Both of Arthur’s brothers had settled in Winnipeg where Arthur remained for a while after the war. A Charles Piddock, listed as a patient at the Tuxedo Barracks Hospital for the 1921 census, was likely Arthur. According to his obituary, discharged from hospital in 1922, Arthur joined the Red Cross as engineer at the Soldiers’ Hospital at Winnipeg Beach, retiring in 1931 and moving to Kenora, Ontario in 1932. A 1935 Voters list indicated that he was living in nearby Jaffray/Hancock and working as a labourer at the Indian School. A 1945 list placed him as caretaker at the St Mary’s Indian School while in 1963 he was listed as general overseer at the CPR’s Devil’s Gap Lodge on Lake of the Woods. After the lodge was taken over by Doug and Pat Ford, Arthur continued to work there. By the time of a 1972 Voters list Arthur was retired and living on RR1, Rural Polling Division 117 Laurence Lake on the outskirts of Kenora as were the Fords. He was a life member of the Canadian Legion and adherent of the St Alban’s Cathedral in Kenora. His obituary noted that as a young boy he sang with the famous King’s College Chapel Choir in Cambridge.

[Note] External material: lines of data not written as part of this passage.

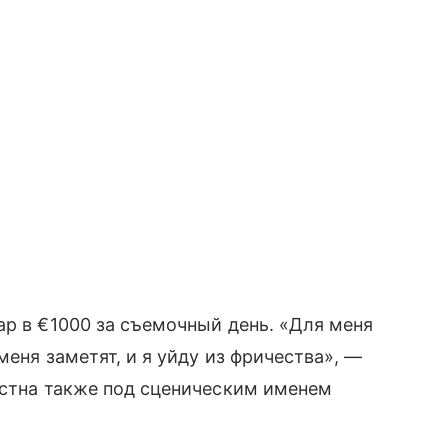
ар в €1000 за съемочный день. «Для меня
меня заметят, и я уйду из фричества», —
естна также под сценическим именем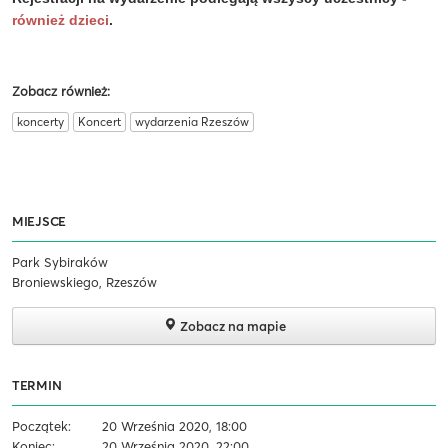
również dzieci
.
Zobacz również:
koncerty
Koncert
wydarzenia Rzeszów
MIEJSCE
Park Sybiraków
Broniewskiego, Rzeszów
Zobacz na mapie
TERMIN
Początek:
20 Września 2020, 18:00
Koniec:
20 Września 2020, 22:00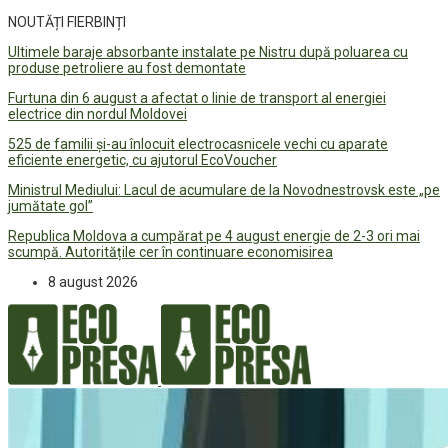
NOUTĂȚI FIERBINȚI
Ultimele baraje absorbante instalate pe Nistru după poluarea cu
produse petroliere au fost demontate
Furtuna din 6 august a afectat o linie de transport al energiei
electrice din nordul Moldovei
525 de familii și-au înlocuit electrocasnicele vechi cu aparate
eficiente energetic, cu ajutorul EcoVoucher
Ministrul Mediului: Lacul de acumulare de la Novodnestrovsk este „pe
jumătate gol”
Republica Moldova a cumpărat pe 4 august energie de 2-3 ori mai
scumpă. Autoritățile cer în continuare economisirea
8 august 2026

In later life Arthur moved into Birchwood Nursing Home in Kenora. ‘Tim, as he was affectionately called, was well known in the Kenora area, particularly at Devil’s Gap Lodge and to many Winnipeg summer residents by whom he was employed for many years.’ (Kenora Miner and News, 6 November 1981)
Arthur died on 2 November 1981 in the Lake of the Woods District Hospital in Kenora. He was predeceased by his mother Julia (1940, Cambridge), brothers Charles (1969) and Frederick (1978), both in Winnipeg, and his sister Florence (1976, Cambridge). (A brother Archie was also mentioned in his obituary although no records were found for him and he was not mentioned in either of his brothers’ obituaries.) Arthur was survived by his nephew Arthur in Winnipeg, nephew Charles Gentle of Almeda, and dear friends Doug and Pat Ford. Arthur is interred in an unmarked grave in the Lake of the Woods Cemetery in Kenora. Application is being made through the Last Post Fund for a military marker for him.